# ASSIGNED TASK
Lift out all lines below that contain "hide".

# MATERIAL FOR THIS TASK
● ● ● ●
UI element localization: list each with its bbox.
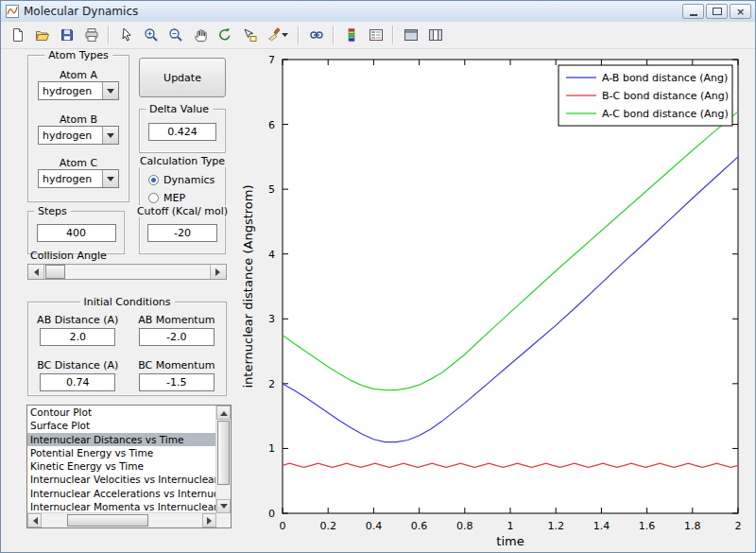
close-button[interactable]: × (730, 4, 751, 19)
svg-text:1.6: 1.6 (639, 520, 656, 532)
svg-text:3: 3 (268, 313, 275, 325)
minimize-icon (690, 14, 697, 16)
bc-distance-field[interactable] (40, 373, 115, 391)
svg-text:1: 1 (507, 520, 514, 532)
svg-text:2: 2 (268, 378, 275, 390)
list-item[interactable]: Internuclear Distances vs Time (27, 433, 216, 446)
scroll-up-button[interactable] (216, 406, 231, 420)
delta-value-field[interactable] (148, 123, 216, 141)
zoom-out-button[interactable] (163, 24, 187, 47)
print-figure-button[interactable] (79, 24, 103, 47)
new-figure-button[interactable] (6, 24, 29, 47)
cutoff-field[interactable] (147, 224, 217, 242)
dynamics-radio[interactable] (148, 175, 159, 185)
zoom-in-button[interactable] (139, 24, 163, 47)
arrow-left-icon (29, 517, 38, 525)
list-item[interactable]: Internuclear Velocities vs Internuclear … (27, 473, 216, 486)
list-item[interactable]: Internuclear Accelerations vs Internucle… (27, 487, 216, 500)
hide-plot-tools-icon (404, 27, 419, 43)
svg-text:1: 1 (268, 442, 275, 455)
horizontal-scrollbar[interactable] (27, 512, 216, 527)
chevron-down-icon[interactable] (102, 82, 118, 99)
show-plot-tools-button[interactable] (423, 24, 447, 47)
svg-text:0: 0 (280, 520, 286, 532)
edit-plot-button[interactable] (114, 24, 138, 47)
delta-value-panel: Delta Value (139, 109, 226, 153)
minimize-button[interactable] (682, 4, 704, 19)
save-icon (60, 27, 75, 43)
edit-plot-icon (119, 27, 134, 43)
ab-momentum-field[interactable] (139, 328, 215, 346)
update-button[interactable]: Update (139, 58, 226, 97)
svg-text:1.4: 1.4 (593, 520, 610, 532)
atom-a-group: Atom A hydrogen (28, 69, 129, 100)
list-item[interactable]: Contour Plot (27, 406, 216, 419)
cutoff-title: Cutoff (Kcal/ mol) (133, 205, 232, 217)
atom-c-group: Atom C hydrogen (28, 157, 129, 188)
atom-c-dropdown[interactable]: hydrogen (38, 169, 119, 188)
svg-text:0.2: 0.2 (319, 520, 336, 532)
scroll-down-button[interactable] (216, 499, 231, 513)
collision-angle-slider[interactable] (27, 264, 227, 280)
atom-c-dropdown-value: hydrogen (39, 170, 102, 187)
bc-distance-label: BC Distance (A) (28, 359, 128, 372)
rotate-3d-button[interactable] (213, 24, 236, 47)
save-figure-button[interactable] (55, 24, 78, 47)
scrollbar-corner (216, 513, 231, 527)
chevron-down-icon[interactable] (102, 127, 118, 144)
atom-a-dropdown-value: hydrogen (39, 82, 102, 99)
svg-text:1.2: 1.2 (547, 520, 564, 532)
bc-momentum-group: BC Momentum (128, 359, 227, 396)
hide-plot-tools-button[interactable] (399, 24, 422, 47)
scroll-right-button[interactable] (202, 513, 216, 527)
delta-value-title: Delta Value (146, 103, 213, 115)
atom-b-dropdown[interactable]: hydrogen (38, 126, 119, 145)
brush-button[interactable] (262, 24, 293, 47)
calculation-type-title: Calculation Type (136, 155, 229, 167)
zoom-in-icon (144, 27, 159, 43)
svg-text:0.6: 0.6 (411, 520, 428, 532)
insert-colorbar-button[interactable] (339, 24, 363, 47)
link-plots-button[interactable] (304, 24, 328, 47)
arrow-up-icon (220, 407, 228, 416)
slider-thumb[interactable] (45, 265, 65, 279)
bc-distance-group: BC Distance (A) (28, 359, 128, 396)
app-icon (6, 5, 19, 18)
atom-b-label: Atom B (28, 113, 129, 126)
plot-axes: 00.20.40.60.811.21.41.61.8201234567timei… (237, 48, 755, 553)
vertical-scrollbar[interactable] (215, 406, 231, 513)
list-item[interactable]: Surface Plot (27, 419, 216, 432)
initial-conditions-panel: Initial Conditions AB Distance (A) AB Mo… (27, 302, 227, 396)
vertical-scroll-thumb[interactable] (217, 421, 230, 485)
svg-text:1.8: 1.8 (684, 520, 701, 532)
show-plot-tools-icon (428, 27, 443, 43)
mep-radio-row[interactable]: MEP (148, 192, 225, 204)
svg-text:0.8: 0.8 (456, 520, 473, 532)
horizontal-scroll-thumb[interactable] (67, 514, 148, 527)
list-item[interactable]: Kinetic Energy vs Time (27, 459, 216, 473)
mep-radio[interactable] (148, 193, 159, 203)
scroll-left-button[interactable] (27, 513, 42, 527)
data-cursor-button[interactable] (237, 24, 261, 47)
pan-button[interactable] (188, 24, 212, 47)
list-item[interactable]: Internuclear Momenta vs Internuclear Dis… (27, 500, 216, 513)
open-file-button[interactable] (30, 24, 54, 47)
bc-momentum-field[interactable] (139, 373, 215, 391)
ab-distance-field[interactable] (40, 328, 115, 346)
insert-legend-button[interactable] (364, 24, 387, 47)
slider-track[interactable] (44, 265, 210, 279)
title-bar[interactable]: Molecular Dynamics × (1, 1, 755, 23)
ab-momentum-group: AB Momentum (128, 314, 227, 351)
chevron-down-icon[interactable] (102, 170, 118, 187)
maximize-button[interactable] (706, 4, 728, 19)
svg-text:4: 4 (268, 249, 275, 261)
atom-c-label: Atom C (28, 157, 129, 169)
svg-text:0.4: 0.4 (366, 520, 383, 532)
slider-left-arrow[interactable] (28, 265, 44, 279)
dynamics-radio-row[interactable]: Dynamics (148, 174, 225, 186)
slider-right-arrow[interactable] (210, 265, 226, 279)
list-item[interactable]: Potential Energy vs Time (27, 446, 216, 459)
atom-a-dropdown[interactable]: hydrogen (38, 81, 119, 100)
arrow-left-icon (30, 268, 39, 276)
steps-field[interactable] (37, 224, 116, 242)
● ● ● ●
# TASK RESPONSE
hide-plot-tools-icon (404, 27, 419, 43)
hide-plot-tools-button[interactable] (399, 24, 422, 47)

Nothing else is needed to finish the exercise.